### GIVEN DATA

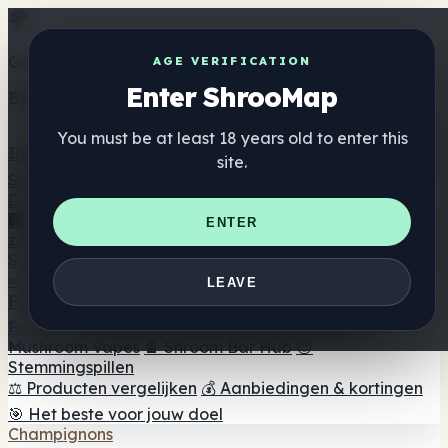
Get the ShrooMap app
AGE VERIFICATION
Enter ShrooMap
Better than mobile web — one tap away
You must be at least 18 years old to enter this
Install
site.
Shroo
Map
Directory
🏢 Merk Directory
📍 Zoek een headshop
🔮 Smartshop
ENTER
zoeker
🛒 Online headshops
Supplementen
🍬 Paddenstoel Gummies
💊 Paddenstoel Capsules
💧
LEAVE
Paddenstoel Tincturen
🫙 Paddenstoel poeders
☕
Paddestoel koffie
🍫 Champignon Chocolade
💨
Mushroom Vapes
🍫 Shroom Bar Hub
😌
Stemmingspillen
⚖️ Producten vergelijken
💰 Aanbiedingen & kortingen
🎯 Het beste voor jouw doel
Champignons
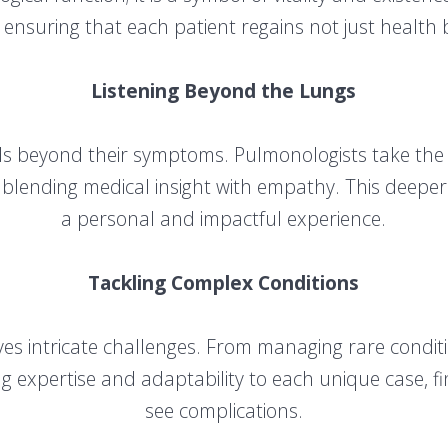
 ensuring that each patient regains not just health but
Listening Beyond the Lungs
nds beyond their symptoms. Pulmonologists take the 
es, blending medical insight with empathy. This deeper
a personal and impactful experience.
Tackling Complex Conditions
lves intricate challenges. From managing rare condit
g expertise and adaptability to each unique case, f
see complications.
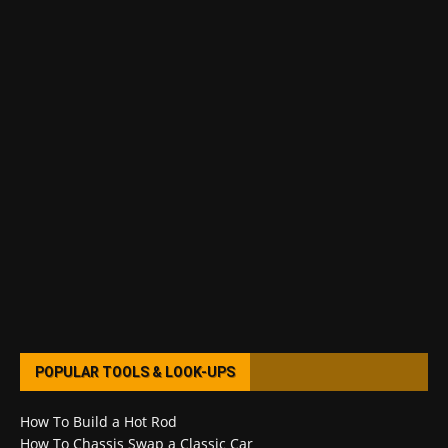
POPULAR TOOLS & LOOK-UPS
How To Build a Hot Rod
How To Chassis Swap a Classic Car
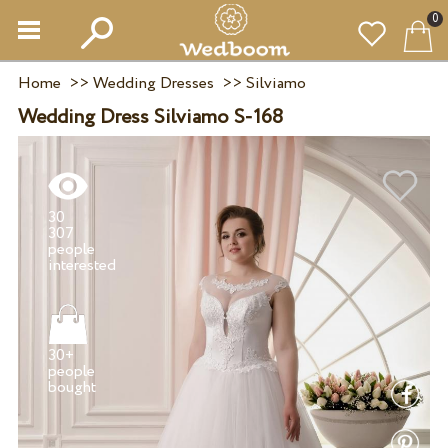
0
Home
>>
Wedding Dresses
>>
Silviamo
Wedding Dress Silviamo S-168
30
307
people
30+
people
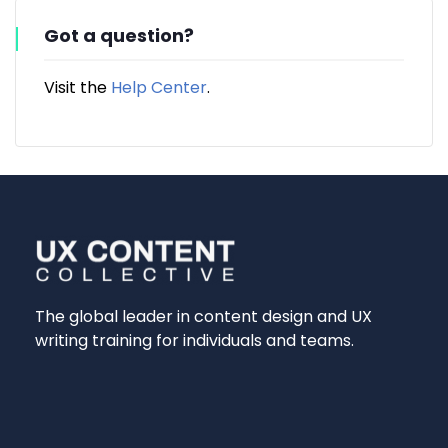
Got a question?
Visit the
Help Center
.
The global leader in content design and UX
writing training for individuals and teams.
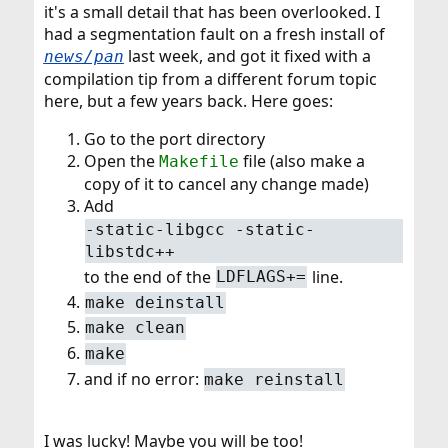
it's a small detail that has been overlooked. I
had a segmentation fault on a fresh install of
last week, and got it fixed with a
news/pan
compilation tip from a different forum topic
here, but a few years back. Here goes:
Go to the port directory
Open the
file (also make a
Makefile
copy of it to cancel any change made)
Add
-static-libgcc -static-
libstdc++
to the end of the
line.
LDFLAGS+=
make deinstall
make clean
make
and if no error:
make reinstall
I was lucky! Maybe you will be too!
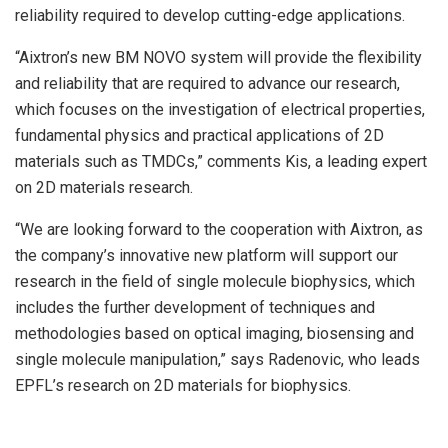
reliability required to develop cutting-edge applications.
“Aixtron’s new BM NOVO system will provide the flexibility
and reliability that are required to advance our research,
which focuses on the investigation of electrical properties,
fundamental physics and practical applications of 2D
materials such as TMDCs,” comments Kis, a leading expert
on 2D materials research.
“We are looking forward to the cooperation with Aixtron, as
the company’s innovative new platform will support our
research in the field of single molecule biophysics, which
includes the further development of techniques and
methodologies based on optical imaging, biosensing and
single molecule manipulation,” says Radenovic, who leads
EPFL’s research on 2D materials for biophysics.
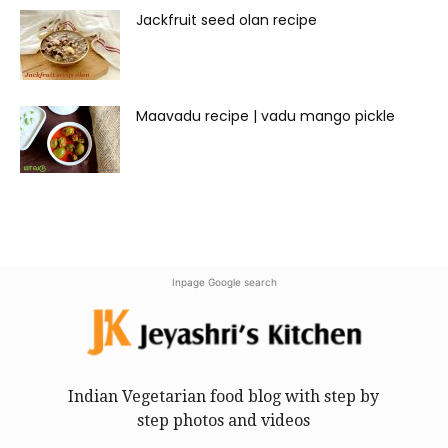
Jackfruit seed olan recipe
Maavadu recipe | vadu mango pickle
Inpage Google search
Indian Vegetarian food blog with step by
step photos and videos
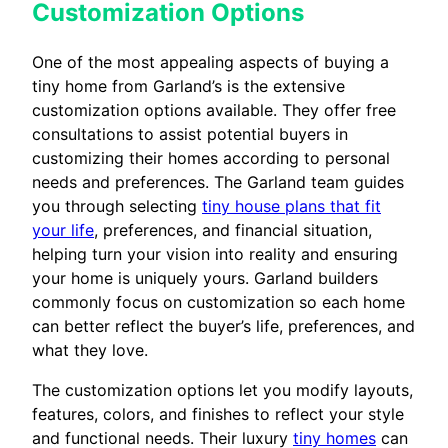
Customization Options
One of the most appealing aspects of buying a
tiny home from Garland’s is the extensive
customization options available. They offer free
consultations to assist potential buyers in
customizing their homes according to personal
needs and preferences. The Garland team guides
you through selecting
tiny house plans that fit
your life
, preferences, and financial situation,
helping turn your vision into reality and ensuring
your home is uniquely yours. Garland builders
commonly focus on customization so each home
can better reflect the buyer’s life, preferences, and
what they love.
The customization options let you modify layouts,
features, colors, and finishes to reflect your style
and functional needs. Their luxury
tiny homes
can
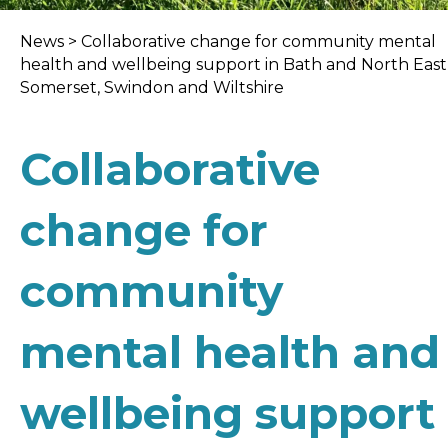
News
>
Collaborative change for community mental
health and wellbeing support in Bath and North East
Somerset, Swindon and Wiltshire
Collaborative
change for
community
mental health and
wellbeing support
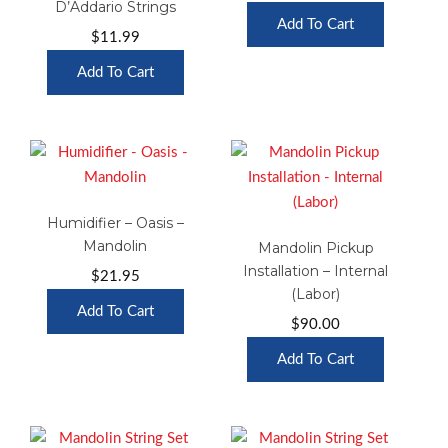
D’Addario Strings
Add To Cart
$
11.99
Add To Cart
Humidifier – Oasis –
Mandolin
Mandolin Pickup
Installation – Internal
$
21.95
(Labor)
Add To Cart
$
90.00
Add To Cart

######

◆ PROBLEM DESCRIPTION
In transcribing the lines above, omit the images and keep all else exact.

◆ RESPONSE FOR THIS EXERCISE
Get the ShrooMap app
AGE VERIFICATION
Enter ShrooMap
Better than mobile web — one tap away
You must be at least 18 years old to enter this
Install
site.
Shroo
Map
Directory
🏢 Merk Directory
📍 Zoek een headshop
🔮 Smartshop
ENTER
zoeker
🛒 Online headshops
Supplementen
🍬 Paddenstoel Gummies
💊 Paddenstoel Capsules
💧
LEAVE
Paddenstoel Tincturen
🫙 Paddenstoel poeders
☕
Paddestoel koffie
🍫 Champignon Chocolade
💨
Mushroom Vapes
🍫 Shroom Bar Hub
😌
Stemmingspillen
⚖️ Producten vergelijken
💰 Aanbiedingen & kortingen
🎯 Het beste voor jouw doel
Champignons
 ensuring that each patient regains not just health but
Listening Beyond the Lungs
nds beyond their symptoms. Pulmonologists take the 
es, blending medical insight with empathy. This deeper
a personal and impactful experience.
Tackling Complex Conditions
lves intricate challenges. From managing rare condit
g expertise and adaptability to each unique case, f
see complications.
POPULAR TOOLS & LOOK-UPS
How To Build a Hot Rod
How To Chassis Swap a Classic Car
0
Home
>>
Wedding Dresses
>>
Silviamo
Wedding Dress Silviamo S-168
30
307
people
30+
people
Got a question?
Visit the
Help Center
.
The global leader in content design and UX
writing training for individuals and teams.
it's a small detail that has been overlooked. I
had a segmentation fault on a fresh install of
last week, and got it fixed with a
news/pan
compilation tip from a different forum topic
here, but a few years back. Here goes:
Go to the port directory
Open the
file (also make a
Makefile
copy of it to cancel any change made)
Add
-static-libgcc -static-
libstdc++
to the end of the
line.
LDFLAGS+=
make deinstall
make clean
make
and if no error:
make reinstall
I was lucky! Maybe you will be too!
reliability required to develop cutting-edge applications.
“Aixtron’s new BM NOVO system will provide the flexibility
and reliability that are required to advance our research,
which focuses on the investigation of electrical properties,
fundamental physics and practical applications of 2D
materials such as TMDCs,” comments Kis, a leading expert
on 2D materials research.
“We are looking forward to the cooperation with Aixtron, as
the company’s innovative new platform will support our
research in the field of single molecule biophysics, which
includes the further development of techniques and
methodologies based on optical imaging, biosensing and
single molecule manipulation,” says Radenovic, who leads
EPFL’s research on 2D materials for biophysics.
Jackfruit seed olan recipe
Maavadu recipe | vadu mango pickle
Inpage Google search
Indian Vegetarian food blog with step by
step photos and videos
Customization Options
One of the most appealing aspects of buying a
tiny home from Garland’s is the extensive
customization options available. They offer free
consultations to assist potential buyers in
customizing their homes according to personal
needs and preferences. The Garland team guides
you through selecting
tiny house plans that fit
your life
, preferences, and financial situation,
helping turn your vision into reality and ensuring
your home is uniquely yours. Garland builders
commonly focus on customization so each home
can better reflect the buyer’s life, preferences, and
what they love.
The customization options let you modify layouts,
features, colors, and finishes to reflect your style
and functional needs. Their luxury
tiny homes
can
News
>
Collaborative change for community mental
health and wellbeing support in Bath and North East
Somerset, Swindon and Wiltshire
Collaborative
change for
community
mental health and
wellbeing support
D’Addario Strings
Add To Cart
$
11.99
Add To Cart
Humidifier – Oasis –
Mandolin
Mandolin Pickup
Installation – Internal
$
21.95
(Labor)
Add To Cart
$
90.00
Add To Cart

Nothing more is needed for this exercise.